This convent holds the remains of Thecla, which the second-century Acts of Paul and Thecla accounts a noble virgin and pupil of Paul the Apostle. According to later legend not in the Acts, Thecla was being pursued by soldiers of her father to capture her because of her Christian faith. She came upon a mountain, and after praying, the mountain split open and let her escape through. The town gets its name from this gap or entrance in the mountain. However, there are many variations to this story among the residents of Maaloula.

===Other monasteries===
There are also the remains of numerous monasteries, convents, churches, shrines and sanctuaries. There are some that lie in ruins, while others continue to stand, defying age.
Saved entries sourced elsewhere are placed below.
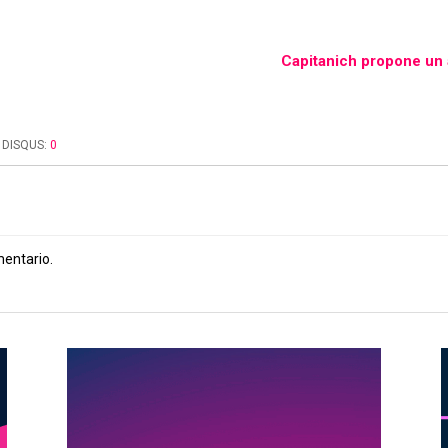
i
Capitanich propone un 
DISQUS:
0
mentario.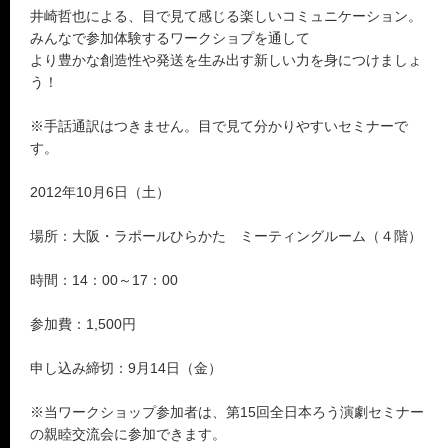
井崎哲也による、目で見て感じる楽しいコミュニケーション。
みんなで参加体験するワークショプを通して
より豊かな創造性や発送を生み出す新しい力を身につけましょ
う！
※手話通訳はつきません。目で見て分かりやすいセミナーで
す。
2012年10月6日（土）
場所：大阪・ラポールひらかた ミーティングルーム（４階）
時間：14：00～17：00
参加費：1,500円
申し込み締切：9月14日（金）
※当ワークショップ参加者は、第15回全日本ろう演劇セミナー
の親睦交流会に参加できます。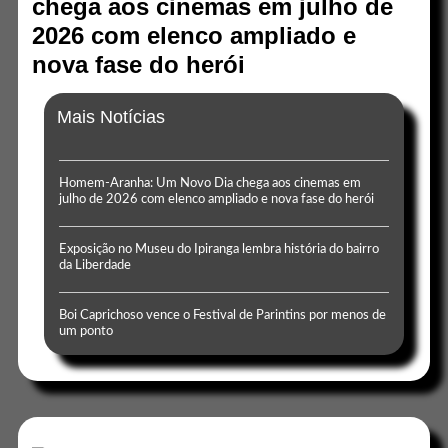
chega aos cinemas em julho de
2026 com elenco ampliado e
nova fase do herói
Mais Notícias
Homem-Aranha: Um Novo Dia chega aos cinemas em
julho de 2026 com elenco ampliado e nova fase do herói
Exposição no Museu do Ipiranga lembra história do bairro
da Liberdade
Boi Caprichoso vence o Festival de Parintins por menos de
um ponto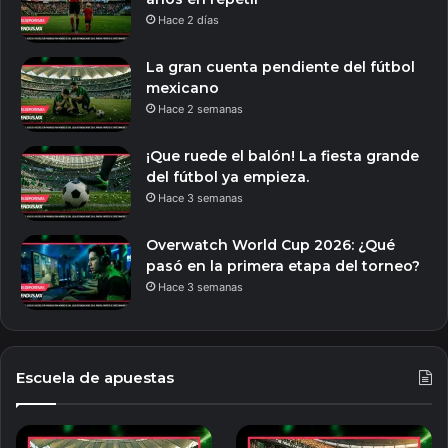
Hace 2 días
La gran cuenta pendiente del fútbol
mexicano
Hace 2 semanas
¡Que ruede el balón! La fiesta grande
del fútbol ya empieza.
Hace 3 semanas
Overwatch World Cup 2026: ¿Qué
pasó en la primera etapa del torneo?
Hace 3 semanas
Escuela de apuestas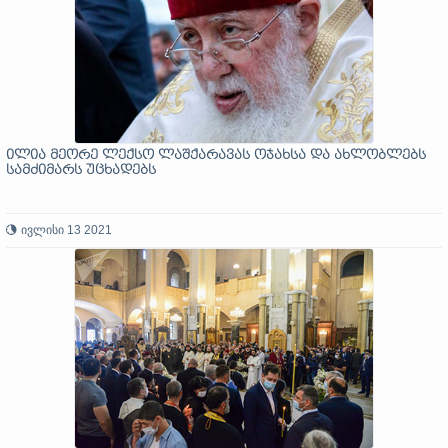
ილია მეორე ლექსო ლაშქარავას ოჯახსა და ახლობლებს
სამძიმარს უცხადებს
ივლისი 13 2021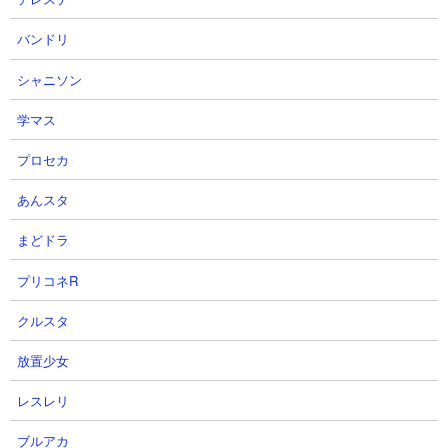
23
24
バンドリ
シャニソン
学マス
プロセカ
#俺アラ【光の工房】エシル（俺
#俺アラ【俺だけレベルアップな
あんスタ
だけレベルアップな件：ARISE/公
件：ARISE】#342 おつかれさん
認クリエイター）
（俺だけレベルアップな件：
まどドラ
ARISE/公認クリエイター）
ぶーたんのゲーム部屋さん
2026.07.31 18:00（7日前）
ぶーたんのゲーム部屋さん
プリコネR
2026.07.31 02:08（8日前）
クルスタ
25
26
放置少女
レスレリ
ブルアカ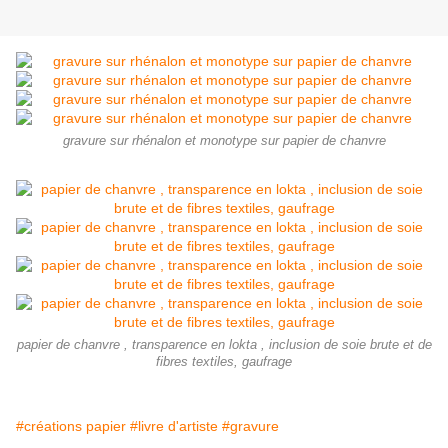
gravure sur rhénalon et monotype sur papier de chanvre
papier de chanvre , transparence en lokta , inclusion de soie brute et de
fibres textiles, gaufrage
#créations papier
#livre d'artiste
#gravure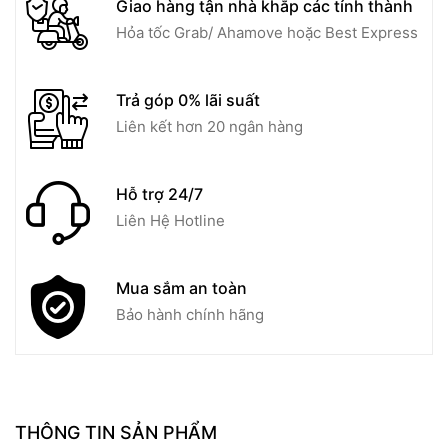
Giao hàng tận nhà khắp các tỉnh thành
Hỏa tốc Grab/ Ahamove hoặc Best Express
Trả góp 0% lãi suất
Liên kết hơn 20 ngân hàng
Hỗ trợ 24/7
Liên Hệ Hotline
Mua sắm an toàn
Bảo hành chính hãng
THÔNG TIN SẢN PHẨM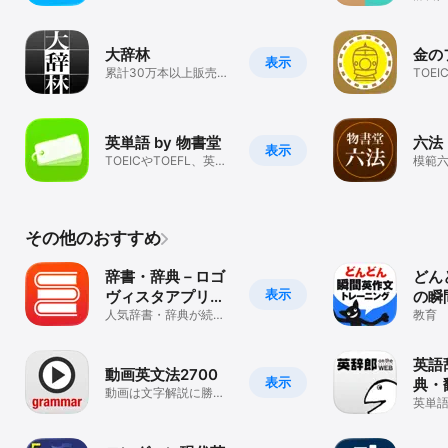
大辞林
金の
表示
累計30万本以上販売さ
TOEI
れている国語辞典アプ
単特急
リ
録
英単語 by 物書堂
六法 
表示
TOEICやTOEFL、英検
模範六
にも対応した統合英単
版収
語学習アプリ
その他のおすすめ
辞書・辞典－ロゴ
どん
表示
ヴィスタアプリ｜
の瞬
英和辞書＆音声付
人気辞書・辞典が続々
ーニ
教育
登場！受験や学習、仕
き
事で役立つ辞典アプリ
英語
動画英文法2700
表示
典・
動画は文字解説に勝
on t
英単
る。わからないストレ
検索
スがゼロに。
和英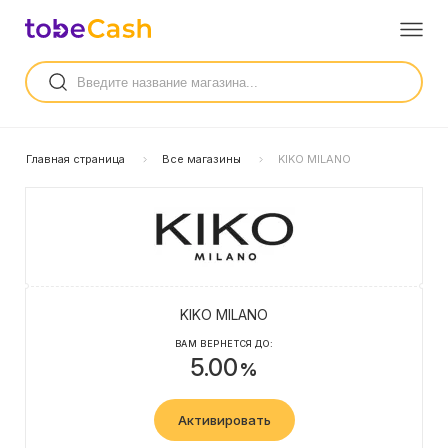
Главная страница
Все магазины
KIKO MILANO
KIKO MILANO
ВАМ ВЕРНЕТСЯ ДО:
5.00
%
Активировать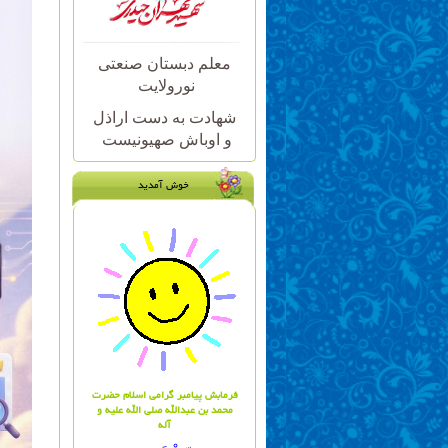
معلم دبستان صنعتی
نورولایت
شهادت به دست اراذل
و اوباش صهیونیست
خوش آمدید
فرمابش پیامبر گرامی اسلام حضرت
محمد بن عبدالله صلی الله علیه و
آله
Many pilgrims come to Maaloula, both Muslim and Christian, and they go there to gain blessings and make offerings.

===Virgin Mary statue===

The people of Maaloula celebrated as a new statue of Mary, mother of Jesus was erected in its centre, replacing the figure destroyed in Islamist attacks in 2013. On 13 June 2015, Syrian officials unveiled the new statue of the Virgin Mary, draped in a white robe topped with a blue shawl, her hands lifted in prayer. The fibreglass figure stood at just over 3 metres (10 feet) tall and was placed on the base of the original statue.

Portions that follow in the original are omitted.